How credible is Mr Hawkins’ hypothesis? How do we know the brain does this? How do we know that such an artificial model would exhibit animal-like intelligence? Mr Hawkins’ answer is: be optimistic — we are way overdue for some kind of a general theory of the brain. In a break from scientific form, Mr Hawkins does not seek out contradictory evidence. The autobiographical sections carry an air of a quixotic struggle against the errors and prejudices of the scientific and corporate establishments of the past and present, who lack the audacity to imagine that a comprehensive theory of intelligence could be within reach. In its more technical sections, the book identifies specific cortical structures responsible for these computations in rather computational than biological terms. No experimental evidence and no working computer models are described or reviewed critically. Instead, the key premises derive from introspection and personal interviews with authorities on the subject, e.g. “I had spoken to several … experts and asked them to explain…” Mr Hawkins mixes experimentally supported findings with speculation and swiftly decides standing controversies without identifying them as such, leaving a casual reader with an exaggerated impression of how much is understood about cognition. In this way, the book often reads rather like marketing material for a specific approach than a thoroughly researched thesis presenting latest scientific findings.

Every neuroscientist strives to intuit a fundamental principle behind the ocean of facts about the nervous system and every computer scientists dreams of creating systems that could develop intelligence. Yet Nature is slow to give up its recipes.
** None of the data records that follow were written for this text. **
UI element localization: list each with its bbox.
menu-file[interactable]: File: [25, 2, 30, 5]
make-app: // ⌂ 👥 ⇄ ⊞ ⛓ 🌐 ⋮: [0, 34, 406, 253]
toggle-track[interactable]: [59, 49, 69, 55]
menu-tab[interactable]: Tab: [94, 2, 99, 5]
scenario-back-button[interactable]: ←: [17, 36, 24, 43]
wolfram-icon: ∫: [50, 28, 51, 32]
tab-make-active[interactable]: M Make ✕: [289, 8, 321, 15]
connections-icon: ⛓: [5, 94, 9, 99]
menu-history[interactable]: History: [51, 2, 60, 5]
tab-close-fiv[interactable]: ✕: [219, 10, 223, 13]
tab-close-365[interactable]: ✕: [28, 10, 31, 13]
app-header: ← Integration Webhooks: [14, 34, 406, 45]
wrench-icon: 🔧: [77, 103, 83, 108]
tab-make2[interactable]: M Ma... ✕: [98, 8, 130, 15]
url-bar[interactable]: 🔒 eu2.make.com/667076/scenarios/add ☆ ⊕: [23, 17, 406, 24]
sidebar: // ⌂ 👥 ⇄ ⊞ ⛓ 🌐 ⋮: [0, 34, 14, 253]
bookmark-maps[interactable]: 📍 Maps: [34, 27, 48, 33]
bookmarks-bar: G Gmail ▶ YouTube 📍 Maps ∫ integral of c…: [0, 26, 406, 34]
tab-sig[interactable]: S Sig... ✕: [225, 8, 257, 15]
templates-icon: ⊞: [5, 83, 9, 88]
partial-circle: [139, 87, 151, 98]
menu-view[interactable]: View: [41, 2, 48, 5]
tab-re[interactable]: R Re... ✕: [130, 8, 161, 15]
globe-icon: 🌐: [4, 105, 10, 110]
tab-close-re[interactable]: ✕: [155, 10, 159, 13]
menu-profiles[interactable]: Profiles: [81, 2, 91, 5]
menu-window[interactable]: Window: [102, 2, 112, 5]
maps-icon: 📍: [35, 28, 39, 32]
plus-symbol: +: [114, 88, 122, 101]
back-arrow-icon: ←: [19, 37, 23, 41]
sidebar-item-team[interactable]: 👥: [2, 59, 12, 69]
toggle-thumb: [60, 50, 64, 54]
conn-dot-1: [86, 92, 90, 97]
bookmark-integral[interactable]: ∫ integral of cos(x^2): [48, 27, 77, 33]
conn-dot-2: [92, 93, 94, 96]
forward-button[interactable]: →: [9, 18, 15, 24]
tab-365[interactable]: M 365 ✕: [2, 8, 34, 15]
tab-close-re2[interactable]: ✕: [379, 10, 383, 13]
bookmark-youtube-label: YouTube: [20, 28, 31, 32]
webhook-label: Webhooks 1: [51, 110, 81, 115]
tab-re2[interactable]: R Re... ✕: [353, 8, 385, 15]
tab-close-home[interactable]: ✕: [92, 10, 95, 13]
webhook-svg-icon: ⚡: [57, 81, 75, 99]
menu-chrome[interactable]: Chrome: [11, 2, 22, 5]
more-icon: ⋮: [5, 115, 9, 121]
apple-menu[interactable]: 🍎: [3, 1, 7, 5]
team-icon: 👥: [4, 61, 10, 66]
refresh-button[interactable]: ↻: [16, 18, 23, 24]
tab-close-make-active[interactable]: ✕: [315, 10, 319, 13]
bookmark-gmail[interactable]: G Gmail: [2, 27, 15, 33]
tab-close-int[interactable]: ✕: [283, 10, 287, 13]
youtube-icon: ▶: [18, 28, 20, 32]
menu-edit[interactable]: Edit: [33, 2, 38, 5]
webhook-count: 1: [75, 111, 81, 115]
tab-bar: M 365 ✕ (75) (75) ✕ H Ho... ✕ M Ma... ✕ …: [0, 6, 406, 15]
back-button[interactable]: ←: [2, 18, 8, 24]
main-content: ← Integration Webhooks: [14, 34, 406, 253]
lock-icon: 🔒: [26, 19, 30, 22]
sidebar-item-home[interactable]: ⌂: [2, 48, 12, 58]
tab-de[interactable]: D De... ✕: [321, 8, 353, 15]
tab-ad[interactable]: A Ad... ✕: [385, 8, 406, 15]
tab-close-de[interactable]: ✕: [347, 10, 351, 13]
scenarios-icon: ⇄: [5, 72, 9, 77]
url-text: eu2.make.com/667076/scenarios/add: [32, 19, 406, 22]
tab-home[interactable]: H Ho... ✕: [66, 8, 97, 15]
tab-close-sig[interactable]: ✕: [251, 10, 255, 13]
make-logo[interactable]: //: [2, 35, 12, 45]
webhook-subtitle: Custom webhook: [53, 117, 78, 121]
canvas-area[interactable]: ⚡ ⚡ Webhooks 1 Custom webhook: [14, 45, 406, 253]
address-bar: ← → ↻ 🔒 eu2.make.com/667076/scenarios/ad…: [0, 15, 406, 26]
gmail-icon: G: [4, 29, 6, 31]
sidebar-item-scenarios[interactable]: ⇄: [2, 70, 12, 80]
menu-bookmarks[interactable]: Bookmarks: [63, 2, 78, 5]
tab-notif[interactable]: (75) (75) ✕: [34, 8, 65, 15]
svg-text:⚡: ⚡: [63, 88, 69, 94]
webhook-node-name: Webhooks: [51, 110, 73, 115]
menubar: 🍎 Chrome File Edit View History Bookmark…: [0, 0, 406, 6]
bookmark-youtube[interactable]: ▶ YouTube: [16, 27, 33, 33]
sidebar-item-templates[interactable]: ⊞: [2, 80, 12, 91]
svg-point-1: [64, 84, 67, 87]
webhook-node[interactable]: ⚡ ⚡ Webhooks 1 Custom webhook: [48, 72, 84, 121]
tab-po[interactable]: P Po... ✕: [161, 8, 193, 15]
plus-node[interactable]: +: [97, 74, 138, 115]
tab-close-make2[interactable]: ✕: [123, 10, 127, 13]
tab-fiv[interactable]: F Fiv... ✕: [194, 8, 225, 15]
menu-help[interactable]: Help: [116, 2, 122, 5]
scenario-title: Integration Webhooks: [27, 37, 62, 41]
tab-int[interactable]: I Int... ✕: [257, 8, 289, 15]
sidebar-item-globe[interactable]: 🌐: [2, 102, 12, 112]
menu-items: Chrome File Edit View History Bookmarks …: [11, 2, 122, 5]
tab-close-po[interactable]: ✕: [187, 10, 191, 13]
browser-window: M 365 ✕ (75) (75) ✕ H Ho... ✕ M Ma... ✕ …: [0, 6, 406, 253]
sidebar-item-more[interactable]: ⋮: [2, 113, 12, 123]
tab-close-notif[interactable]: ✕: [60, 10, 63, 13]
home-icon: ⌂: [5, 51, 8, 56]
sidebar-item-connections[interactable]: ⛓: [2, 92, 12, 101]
By helping envision what the answers could be, “On Intelligence” stands to inspire the budding scientist and engineer with the confidence to probe into the most daunting natural phenomenon that is intelligence. And it is for its enthusiasm and inspiration that “On Intelligence” earns my four stars.

## dappled designs

### 2008/08/10

image courtesy Edward Tufte

As sunlight passes through the crown of a tree, every small opening in the crown serves as the aperture of a pinhole camera that casts an image of the sun on the ground. These sun images vary in size and brightness and may overlap, forming shadows of intricate detail and rich intensity gradations.
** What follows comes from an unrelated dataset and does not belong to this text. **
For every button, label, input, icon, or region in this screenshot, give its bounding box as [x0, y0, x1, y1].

Artists call this dappled light. As the sun makes its way across the sky, the shapes change relatively quickly (a property of the moiré phenomenon).

If we could carefully design a tree-shaped sculpture with precisely positioned twigs and leaves, we could make a sundial that marks the passage of times and seasons by casting intricately detailed transient shadow images. For example, a tree sculpture installation that casts shadow portraits of persons whose birthday it is on that day — every day of the year, at a specific time.